17 thoughts on “Waiting, waiting

  1. I feel for you, I know what it’s like. I’ve done it too often, and I refuse to any more. Apart from the Finch memoir prize, which I was shortlisted for in (I think) 2011-12, and which I’m going to have another try at this year with my second (adult) memoir, I’ve given up on publishers; and as you say, agents also are only interested in what books they can make money from. But you have published a book, very successfully, and that gives you a better chance. I hope you succeed with your second memoir. Having read many published memoirs, I think it’s a very uneven field with some good ones, and many that I think are no better than mine (some not as good). I know that sounds arrogant, but I also know that reviewing is very subjective.
    I’ve read a draft of your second memoir, Maureen, and I”m sure it has an audience, and I hope it will be published by the publisher you’ve submitted it to. Do you have a plan B? E publishing?

    • Thanks for reaffirming my confidence, Christina. I hope your second (adult) memoir fares very well. I love your first memoir, and some of the images still haunt me, especially the old woman (I think of her as a crone in the most wonderful way) who patiently knits the grasses on the plains near Hay. My plans B to Z involve sending the manuscript elsewhere, self-publishing, e publishing… the ideas are there all right!

        • I can’t wait to read your second memoir, Christina. I still don’t understand why the first wasn’t snapped up. Publishers!

  2. Waiting is ALWAYS difficult my friend. Specially when so much seems to be invested in your work. You love your work and it may be that others do not? Or is your work too close to the bone? Or is it more fantasy (in their view) than memoir?
    I reckon you shouldn’t have to wait. BUT what would I know anyway??
    RosieXXXX

    • Thanks, Rosemary. I just tell myself that publishers are slow workers. That’s the best plan! And when I look at you, and I complain, I wonder what I’m on about. Thanks for being my friend.

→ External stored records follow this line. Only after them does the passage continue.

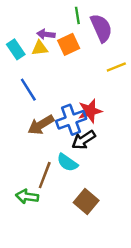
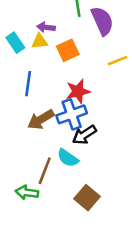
orange square: (69, 44) -> (68, 50), moved
blue line: (28, 90) -> (28, 84), turned 40
red star: (90, 111) -> (78, 91), moved

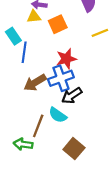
cyan rectangle: (15, 43) -> (13, 36), moved

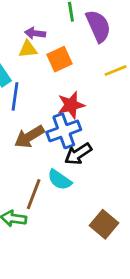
brown square: (74, 149) -> (104, 224), moved

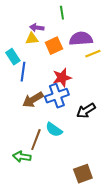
purple semicircle: (98, 26) -> (81, 39), moved, turned -70
black arrow: (78, 154) -> (86, 111), moved
brown square: (104, 224) -> (83, 174), moved, turned 30

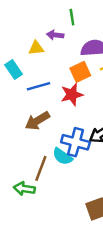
purple arrow: (37, 28) -> (55, 35), moved
orange square: (54, 46) -> (80, 72), moved
blue line: (23, 72) -> (39, 86), moved, turned 66
blue cross: (57, 96) -> (75, 142), moved, turned 35

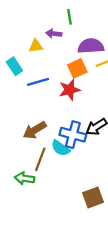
brown arrow: (37, 121) -> (35, 130), moved

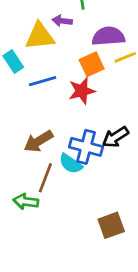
yellow triangle: (36, 46) -> (40, 36), size x1.6

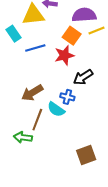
orange square: (92, 64) -> (72, 36), turned -30
black arrow: (115, 137) -> (83, 77), moved
blue cross: (86, 147) -> (67, 97), size x0.6

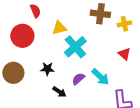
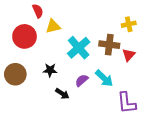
brown cross: (100, 14) -> (109, 45), moved
yellow triangle: (59, 28) -> (53, 26), moved
red triangle: (124, 54) -> (129, 55), turned 32

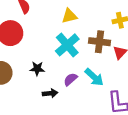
yellow triangle: (53, 26) -> (69, 16), moved
black arrow: (62, 94) -> (50, 93), turned -40

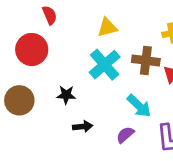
purple semicircle: (70, 79) -> (125, 135), moved

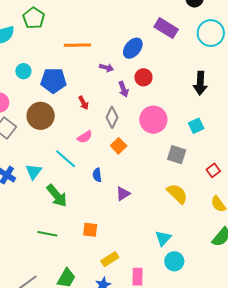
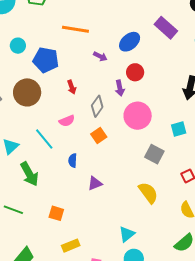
purple arrow: (123, 89) -> (120, 88), moved

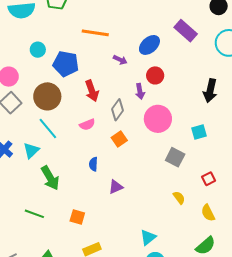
red arrow: (72, 87) -> (92, 91), size x1.5
cyan line: (44, 139) -> (48, 129), moved
yellow semicircle: (148, 193) -> (179, 198), moved, size x0.6

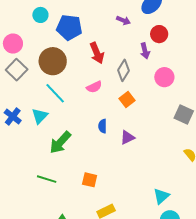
pink circle: (158, 119) -> (164, 77), size x0.7
green arrow: (50, 178) -> (60, 142), turned 75
purple triangle: (116, 187) -> (127, 138), moved

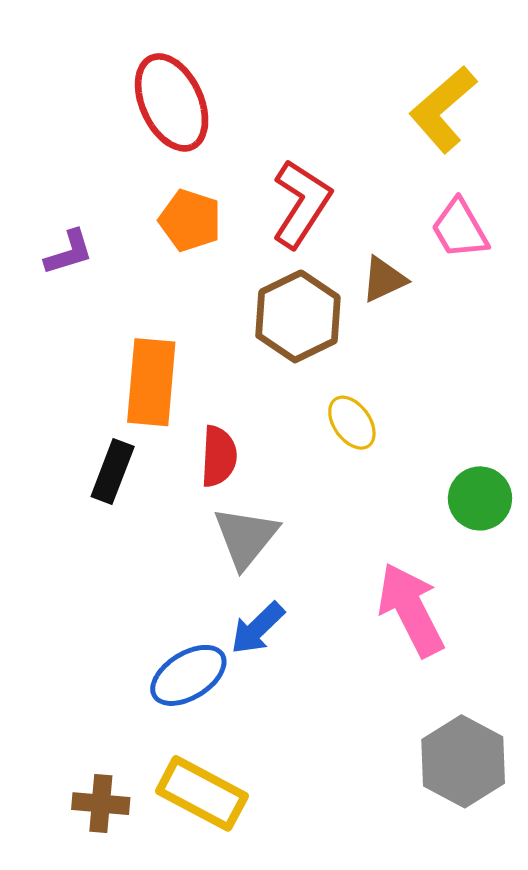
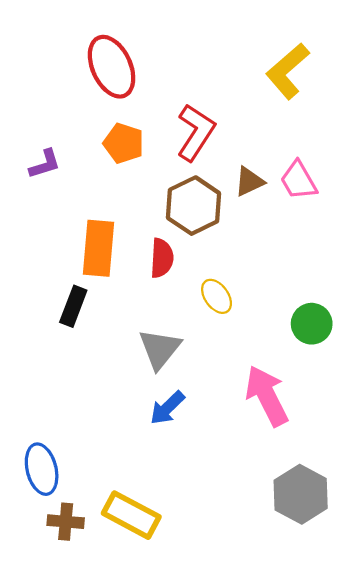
pink trapezoid: (460, 229) -> (299, 180), moved
yellow ellipse: (352, 423) -> (217, 296), moved
red semicircle: (219, 456) -> (162, 258), moved
blue ellipse: (188, 675) -> (42, 469), moved, turned -72

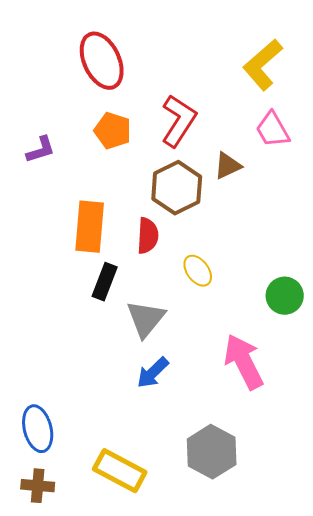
pink trapezoid: (299, 180) -> (273, 130), moved
black rectangle: (73, 306) -> (105, 282), moved
gray hexagon: (301, 494) -> (212, 452), moved
brown cross: (66, 522) -> (38, 486), moved

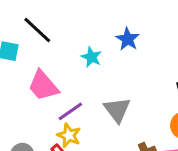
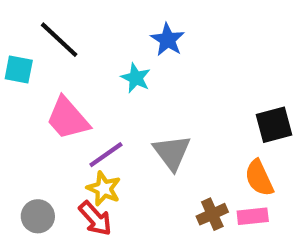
blue star: (128, 39) -> (168, 40), moved

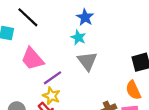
cyan star: (136, 78) -> (78, 38), moved
gray triangle: (172, 152) -> (87, 61), moved

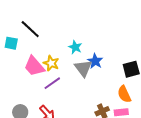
blue star: (85, 17) -> (95, 61), moved
yellow star: (51, 96) -> (51, 63), moved

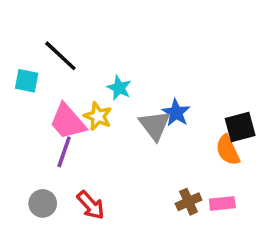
cyan star: (75, 47) -> (119, 88), moved
purple line: (52, 83) -> (64, 152), moved, turned -36
orange semicircle: (124, 94) -> (228, 150), moved

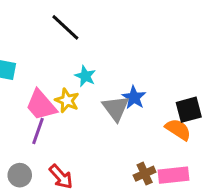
black line: (60, 56) -> (65, 27), moved
orange semicircle: (228, 150) -> (178, 129), turned 148
pink rectangle: (222, 203) -> (174, 175), size x1.4

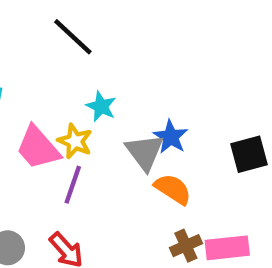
orange semicircle: (178, 129) -> (173, 189), moved
purple line: (38, 131) -> (73, 185), moved

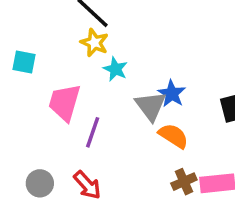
yellow star: (75, 141) -> (94, 43), moved
pink trapezoid: (38, 148) -> (64, 102), turned 57

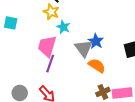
pink trapezoid: (64, 102) -> (47, 46), moved

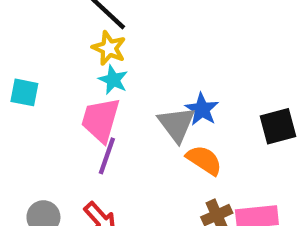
cyan square: (11, 23) -> (24, 92), moved
cyan star: (63, 27) -> (113, 80), moved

  3. … “All shall be well, and all shall be well and all manner of thing shall be well.”
    ― Julian of Norwich

    Though I am not a praticising religious person, Maureen, I am soothed by the words and the rhythm and the message that quotation presents – I have befenfitted from it myself on occasion.

    • Thank you for reminding me about that beautiful quotation, Coral. I recently bought a little book of writings by Julian of Norwich because I planned to attend a course at Maranatha on the women mystics. So far, haven’t made it.
      .

    • Thanks for your support, Whispering Gums. I really love the process of writing – it’s just the waiting that gets me.

  4. Bugger the powers that be- we just want to read your book!
    I would never have the patience to write, rewrite and rewrite the rewrite!
    Good on you Maureen, it must be accepted soon. Xx

    • I wonder about self publishing and/or creating an e-book. I look forward to hearing about your experience if you go that path. I mostly read on my tablet these days. It seems quicker to access books that way.

  5. Maureen, I love your writing—it flows, it’s easy to read, it’s honest, and it’s moving. Your second book will find a home, I’m sure of it.

    Although there are a few things I need to tidy up in my MS, I’ve just sent it off to a couple of competitions as it is or I would have missed the deadline! Now, my wait starts …

    • Oh, Louise, welcome to the waiting game. Such an exciting time when one first sends a manuscript into the wide wide world to make its own way. Your baby! Just like poor little what’s-her-name. Good luck with the competitions. Can’t wait to read the whole book. Thanks for your kind words about my writing, and my new story.